I talk a lot about the mountain – and for good reason. My professional life, ergo my personal life, my family life and my leisure life, revolves around and is quite beholden to the mountain. By the mountain, I mean the mountain range to the east of my home place where we summer the cattle on U.S. Forest Service grazing allotments. Nearly every decision I make regarding the cattle and our entire ranching operation, such as it is, is tied with a pretty firm knot to the mountain.
One of the most anticipated and dreaded activities of the year is the annual trek to the top of the range to put up the let-down fence before summer turnout. It’s really quite a big project, and since the labor force at my place is usually somewhere in the range between no help at all and a three-person crew, including myself, my wife and my octogenarian father, the quality of the work on the fence often tapers off after about the third day.
For those flatlanders and low-country dwellers who have no conceptual grasp of such a fence, an explanation is apropos. A let-down fence is a barbed wire fence that is laid down each fall to prevent the heavy winter snows from reducing it to a mangled mess of broken wire and bent and broken steel posts. Once, several years ago after the fall gather, I had only let down about half of the roughly 5 miles of fence up in the high country before the big snows hit. I’ve been paying for that little bit of negligent procrastination for over a decade now, and I consider myself somewhat of an expert on the subject. (I know you’re wondering if I speak of procrastination or let-down fences.)
This year was going to be different. For several reasons, it had to be. A Memorial Day lightning strike had started a fire that ripped across two of the three units of our allotment. By nothing more than Providence, the fire remained strictly in the timber, where years of deadfall and thick stands of evergreen trees in varying degrees of decay and vibrance kept the flames occupied. The fire burned for nearly three weeks, but crews were miraculously able to keep it contained to a mere 1,500 acres with very little serious resource damage.
Even more miraculous was the decision of the Forest Service rangers and supervisors to allow us to graze our full allotted numbers. It was a wise and practical decision, but an unexpected one, for sure. It restored a little of my faith in a system that I’ve watched time and again abandon all common sense as it clung to an apparent nonsensical agenda. If my local Forest Service managers, people whom I’d come to honestly respect over the years, were going to place enough trust in us to graze our full numbers, I had dang sure better do my level best to maintain their trust. Building my fence the right way was a good place to start.
With that in mind, I hired four local ranch kids, in the 12- to 14-year age range, to spend four or five 10- to 12-hour days building fence.

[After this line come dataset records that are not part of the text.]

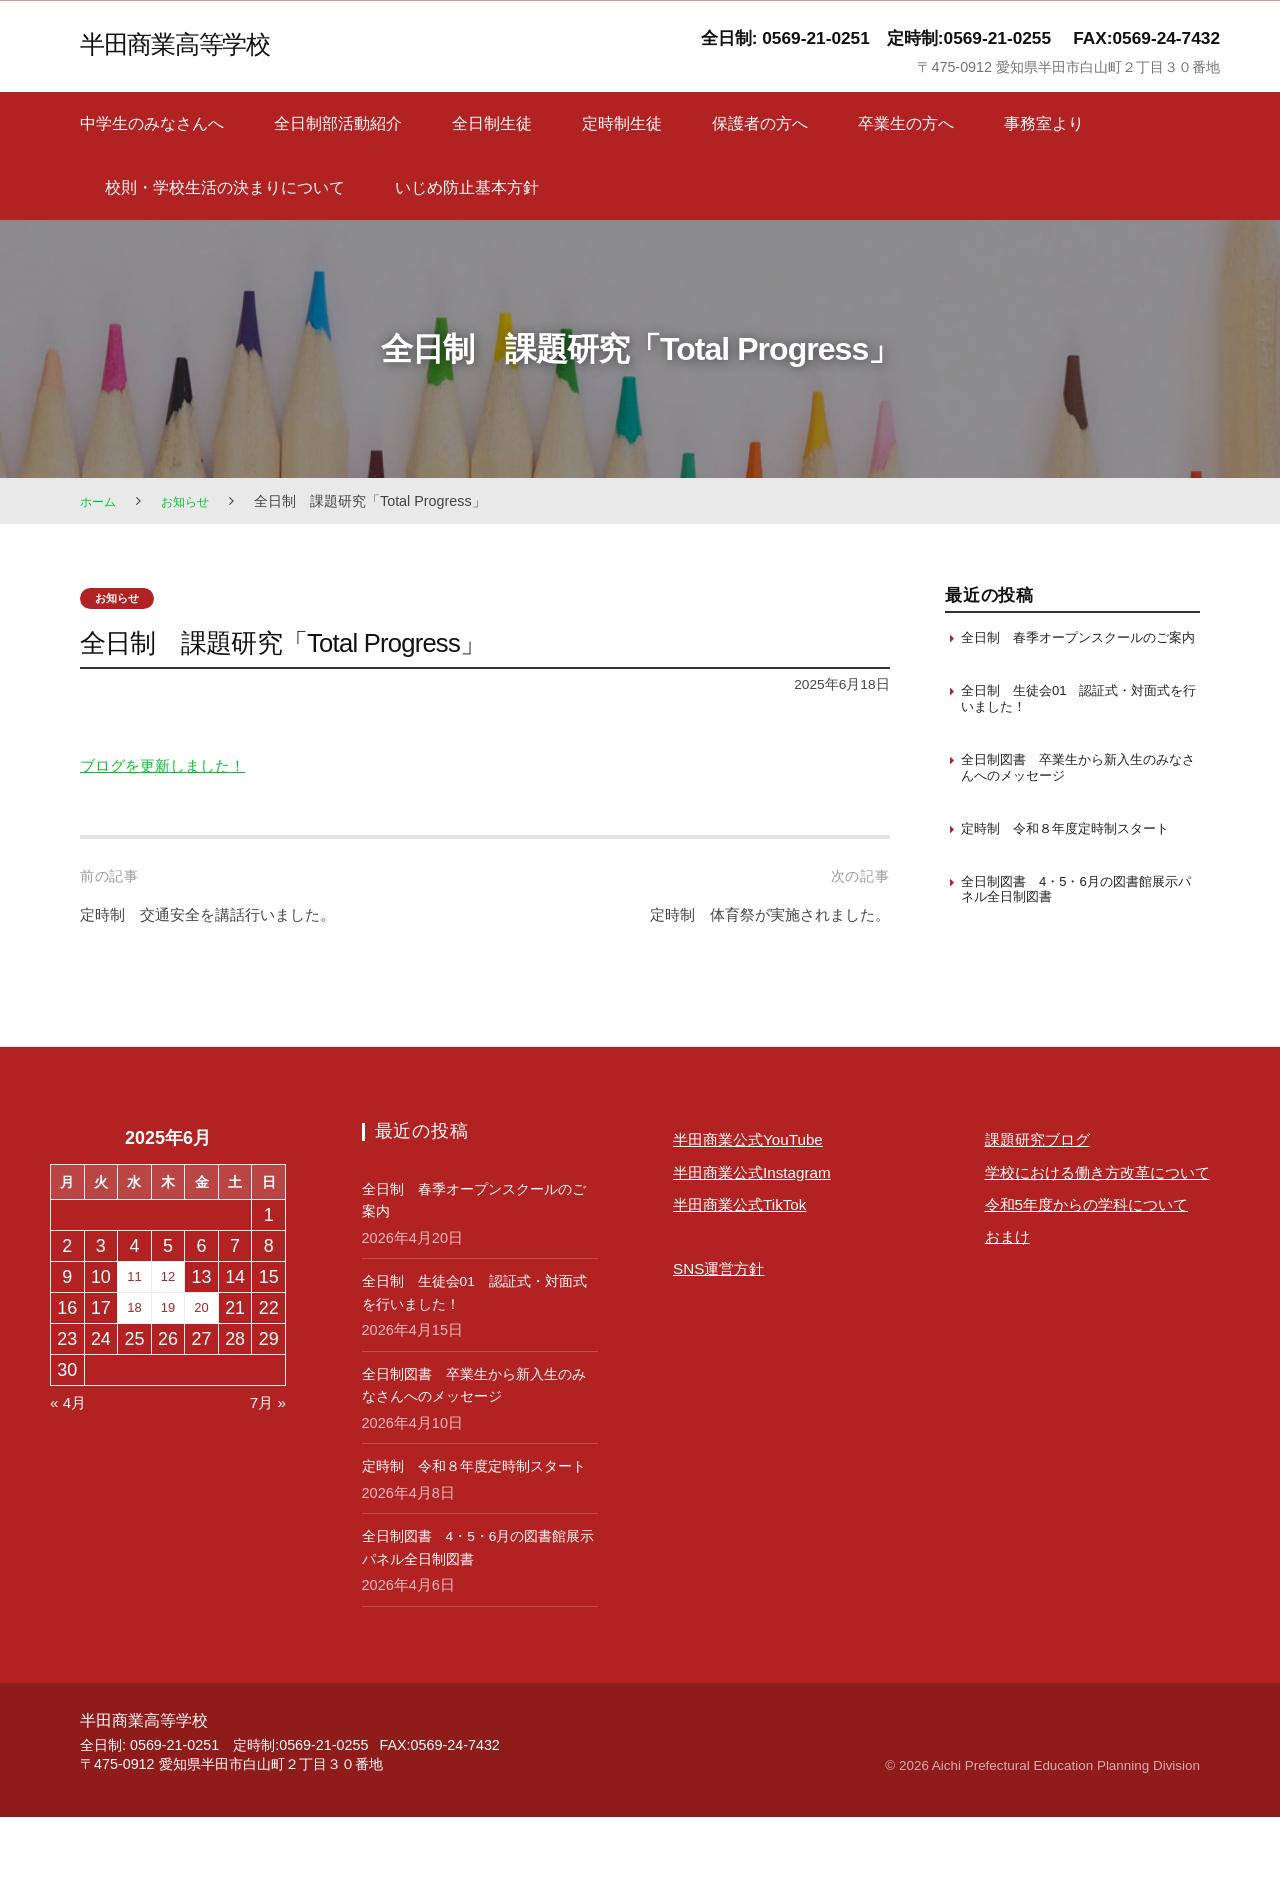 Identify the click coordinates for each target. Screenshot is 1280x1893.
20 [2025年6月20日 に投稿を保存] (202, 1362)
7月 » (264, 1456)
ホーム (101, 501)
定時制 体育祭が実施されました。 (746, 916)
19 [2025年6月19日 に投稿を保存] (168, 1362)
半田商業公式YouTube (762, 1193)
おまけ (1012, 1354)
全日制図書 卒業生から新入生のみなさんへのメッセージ (1073, 796)
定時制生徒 (622, 123)
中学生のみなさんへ (152, 123)
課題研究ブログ (1048, 1193)
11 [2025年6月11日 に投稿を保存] (134, 1331)
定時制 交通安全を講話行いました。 (233, 916)
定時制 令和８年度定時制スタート (1073, 870)
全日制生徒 (492, 123)
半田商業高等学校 (190, 42)
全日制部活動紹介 (338, 123)
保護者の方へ (760, 123)
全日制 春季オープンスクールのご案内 (1073, 647)
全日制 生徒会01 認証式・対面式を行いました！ (1074, 722)
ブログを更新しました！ (179, 767)
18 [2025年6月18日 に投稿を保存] (134, 1362)
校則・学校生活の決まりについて (225, 187)
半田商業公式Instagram (767, 1225)
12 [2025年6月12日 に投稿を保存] (168, 1331)
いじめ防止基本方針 (467, 187)
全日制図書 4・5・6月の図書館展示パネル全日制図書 (1079, 944)
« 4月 (71, 1456)
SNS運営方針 (727, 1322)
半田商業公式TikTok (752, 1257)
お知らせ (195, 501)
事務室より (1044, 123)
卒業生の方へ (906, 123) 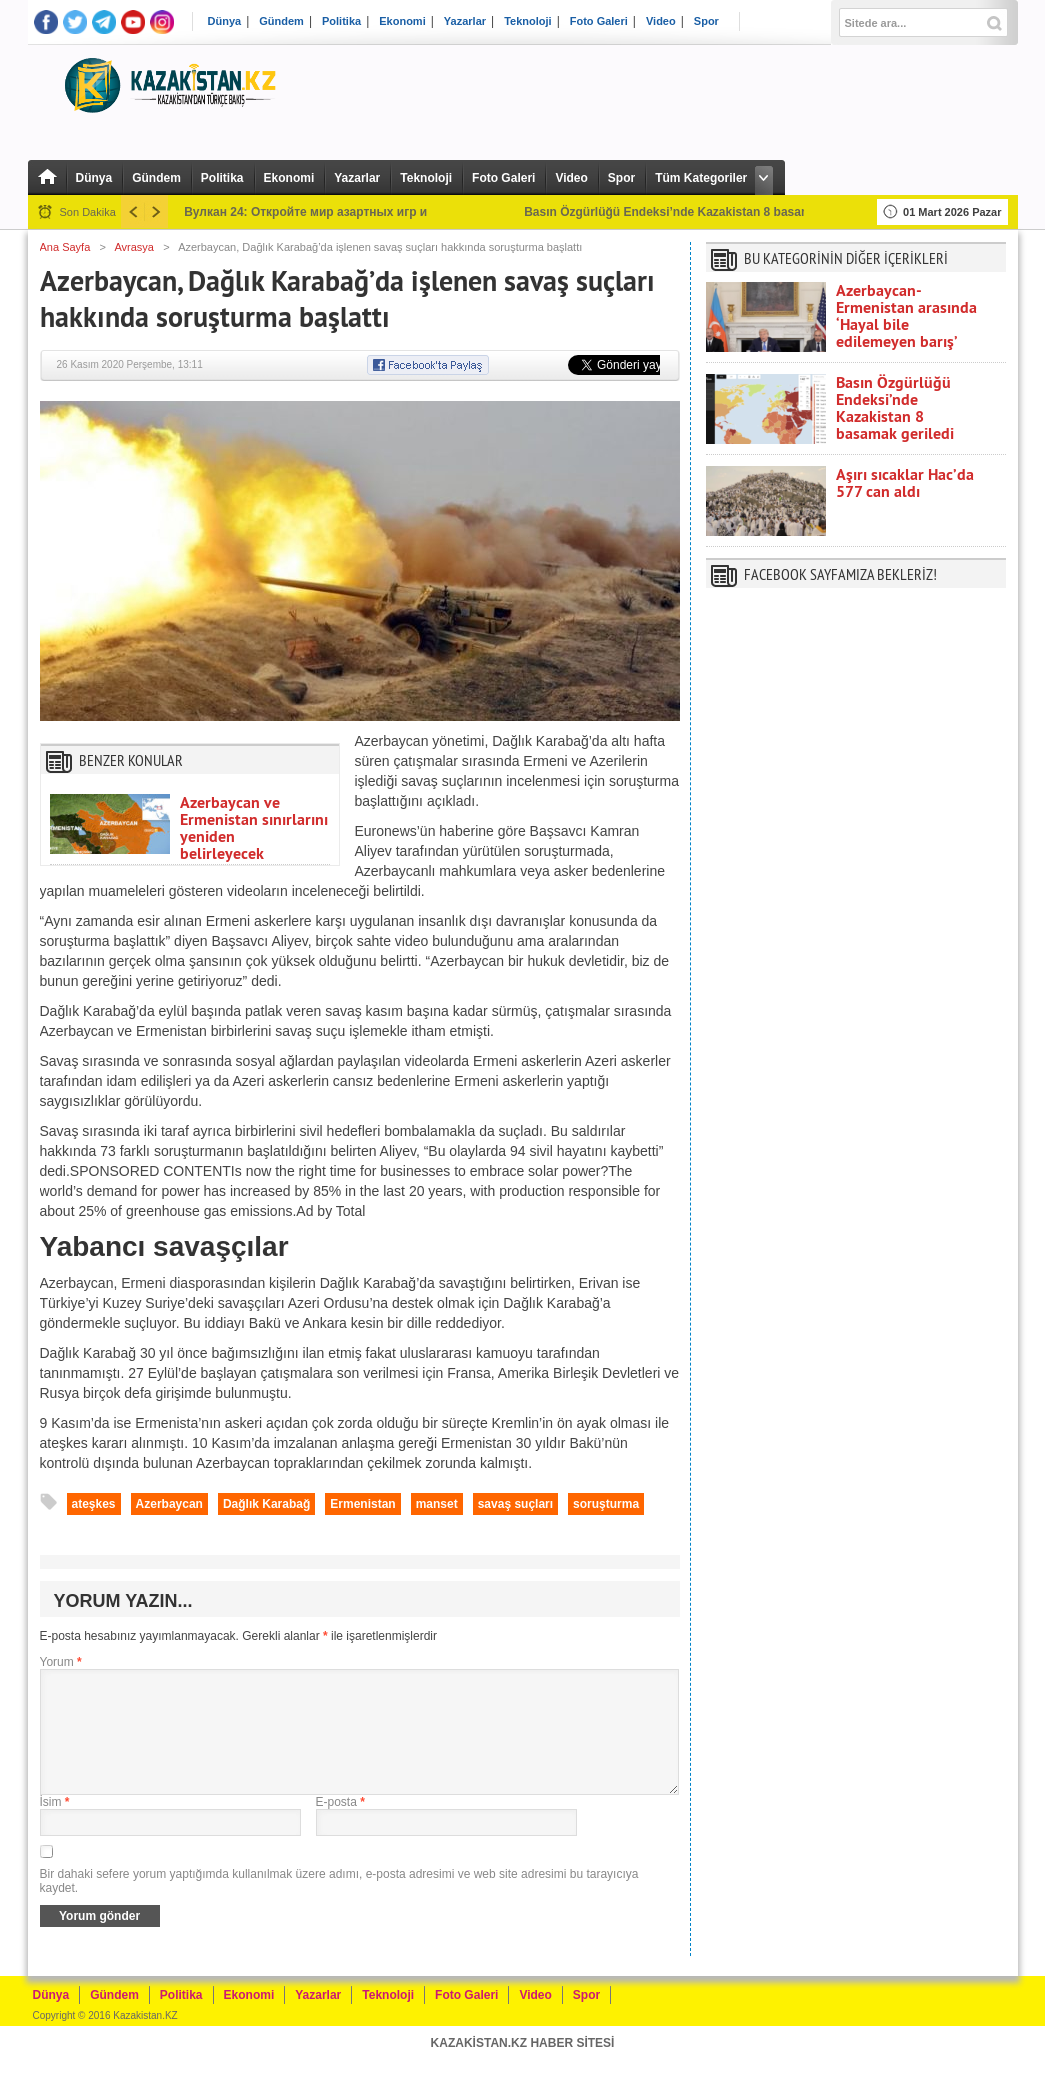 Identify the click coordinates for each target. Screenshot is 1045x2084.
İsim (55, 1826)
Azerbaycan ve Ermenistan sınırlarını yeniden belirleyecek (254, 828)
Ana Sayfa (65, 247)
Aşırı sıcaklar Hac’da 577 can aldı (905, 483)
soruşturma (606, 1504)
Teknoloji (527, 21)
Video (661, 21)
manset (437, 1504)
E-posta (340, 1826)
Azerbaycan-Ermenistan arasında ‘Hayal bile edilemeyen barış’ (906, 316)
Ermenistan (362, 1504)
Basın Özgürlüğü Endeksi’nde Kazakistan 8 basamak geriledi (895, 408)
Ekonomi (402, 21)
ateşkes (94, 1504)
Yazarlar (465, 21)
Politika (341, 21)
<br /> (856, 813)
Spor (706, 21)
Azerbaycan (169, 1504)
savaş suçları (515, 1504)
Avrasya (134, 247)
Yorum (61, 1662)
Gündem (281, 21)
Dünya (225, 21)
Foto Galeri (599, 21)
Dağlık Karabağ (266, 1504) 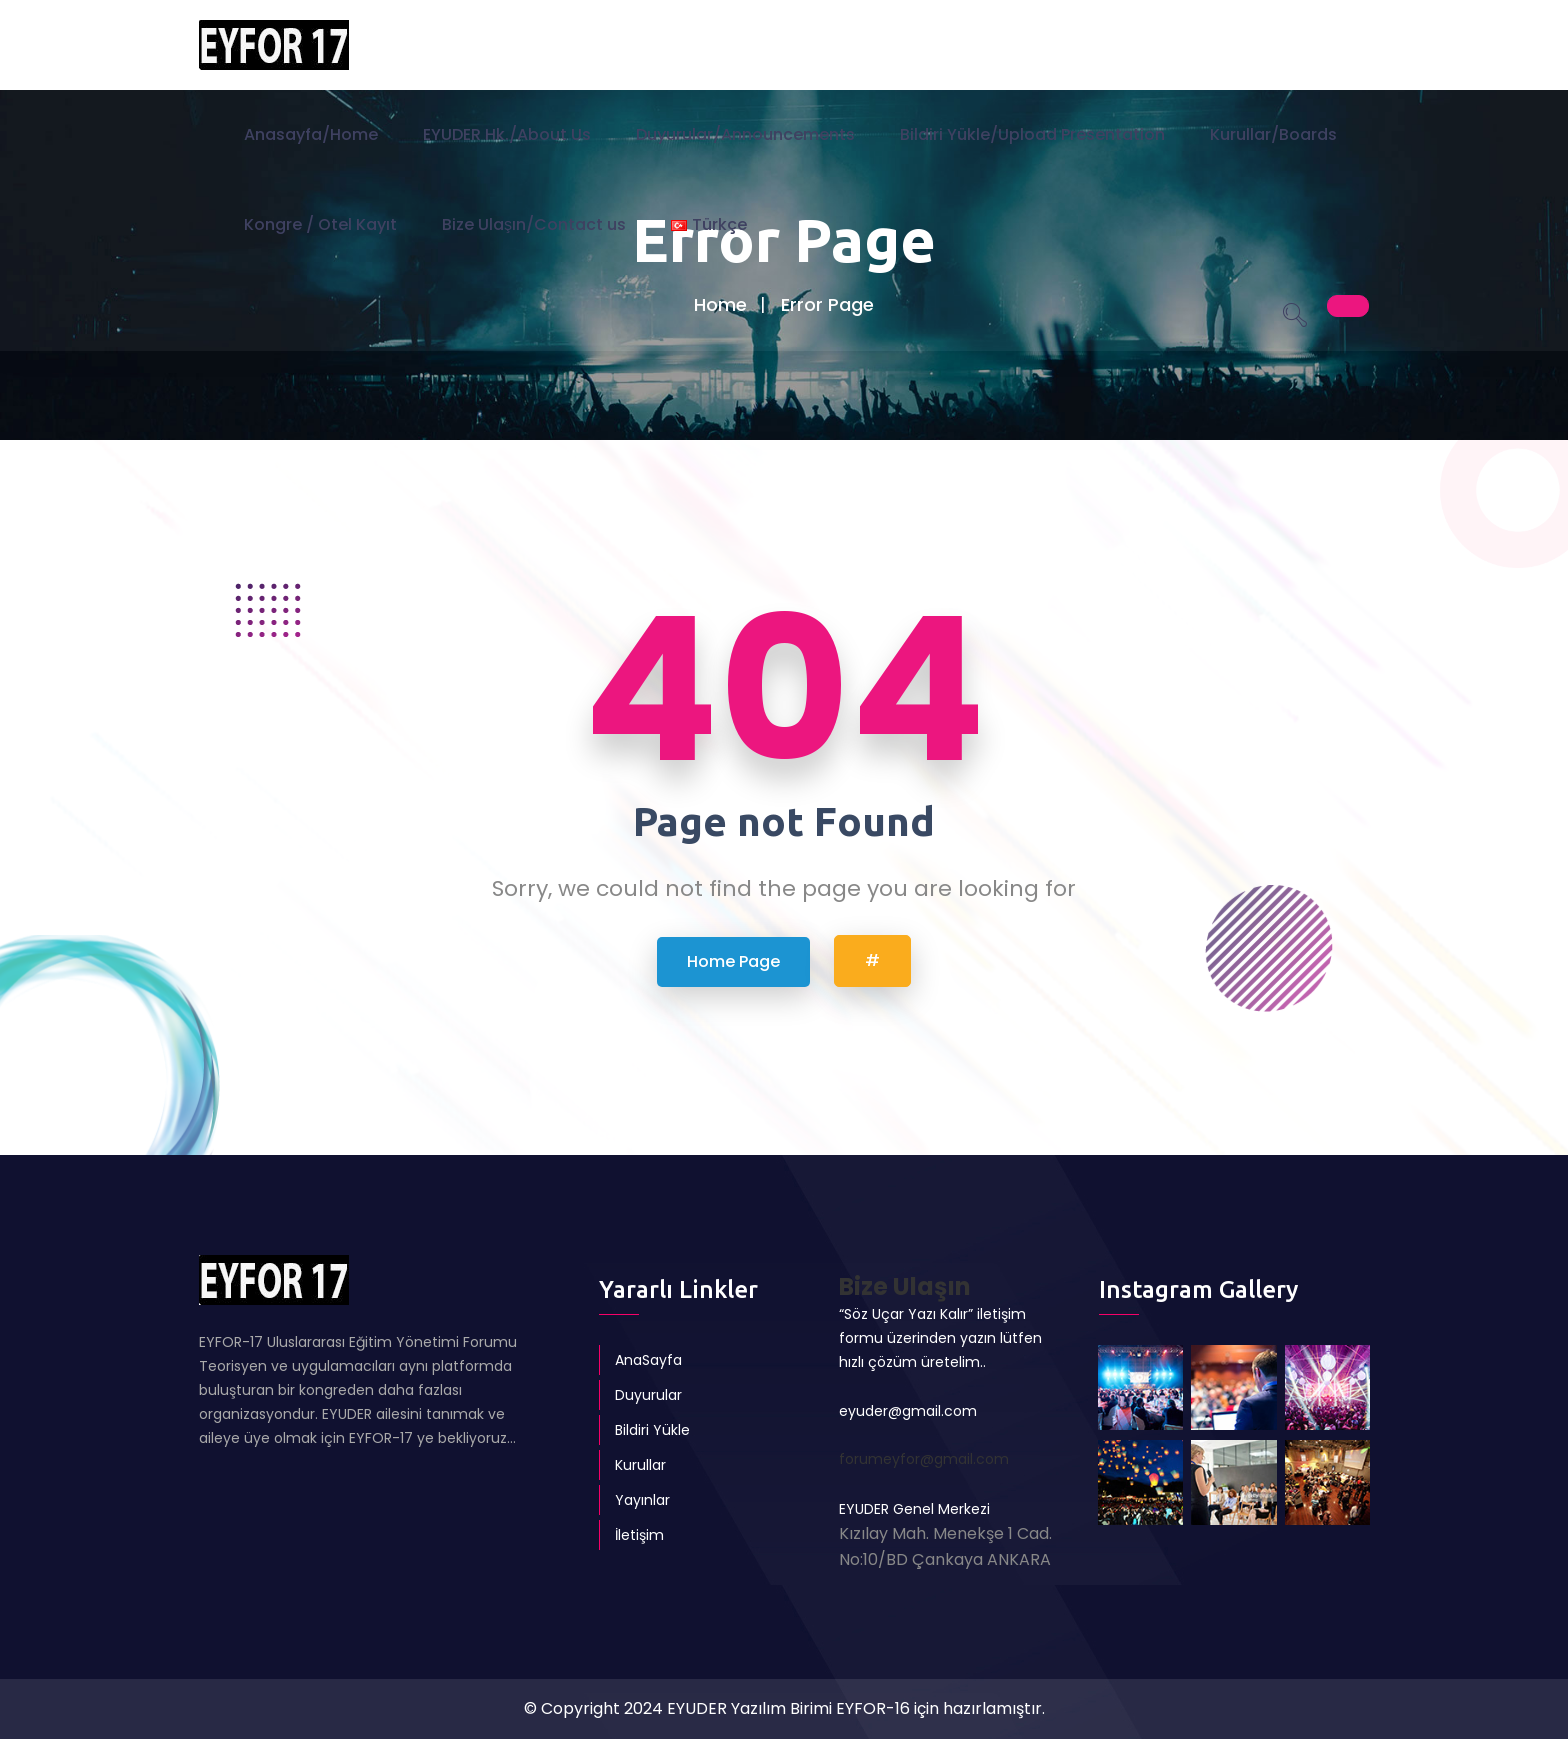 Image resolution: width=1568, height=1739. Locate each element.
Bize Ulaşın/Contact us (534, 224)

Now, building and repairing fence through sagebrush, aspen and fir trees at 8,000 feet is not the toughest job in the world, but neither is it the easiest. It’s somewhere between rocket science and picking rocks. I was forced to endure some mind-numbing and intriguing conversation on a variety of subjects ranging from rawhide riatas to flatulence, but at the end of the last day, the fence was in better shape than it had been in several years. And I was thankful. I was thankful for a lot of things.
I was thankful that the fire crews had saved most of my fence and, at the behest of my local ranger, had moved all of the slash and logs that they had piled on top of the fence, which happened to be lying in the easiest spot to stack hundreds of sawed-up trees. Doing the job twice couldn’t have been easy.
I was thankful for my adolescent-aged crew, some of whom worked for the first two days with the belief that they were working for no pay other than the satisfaction of the service they were rendering, even after I gave them a stern lecture at the beginning of the campaign about the perils of doing any part of the job in a “half-hearted” manner. (I may have used a slightly altered version of that term, just to drive my point home.) I don’t feel that old, but it made me miss my own kids when they were that age.
Beyond the obvious, my gratitude extended to deeper spheres. There is a section of fence that goes through a grove of quaking aspen trees. In the bark on dozens of those trees is written a part of my history and legacy, more than three decades in the making.
Nearly every time we put up that stretch of fence, we’d carve our names in a tree, a tradition we picked up from my dad, who got it from his own father. Each time I passed through the grove this year, I had to choke back my emotions as I read and remembered the stories behind the innocent cowboy graffiti. I could see my 5- and 7-year-old sons arguing over the knife and who got to use it first. I could hear their mother scolding me for allowing her babies to come anywhere near that knife. I teared up just a little when I saw “Peyton + Lexy ’21” carved in a tree a few yards from the fence. My youngest son left it the first time he took his new bride on the annual fence trek. Lexy passed away a short three years later, but I think she still visits that spot occasionally.
The experience this year was filled with the warmth of the good times and the steel gained from the hard times, but also salted with a twinge of regret. I don’t mean overwhelming regret, but the regret that gently pricks your heart and reminds you of the opportunities missed but alternately offers the chance to do better. Inexplicably, in the shade of a burnt-out stand of pines on one side and the rustle of shimmering quakie leaves on the other, the old let-down fence somehow lifted me up.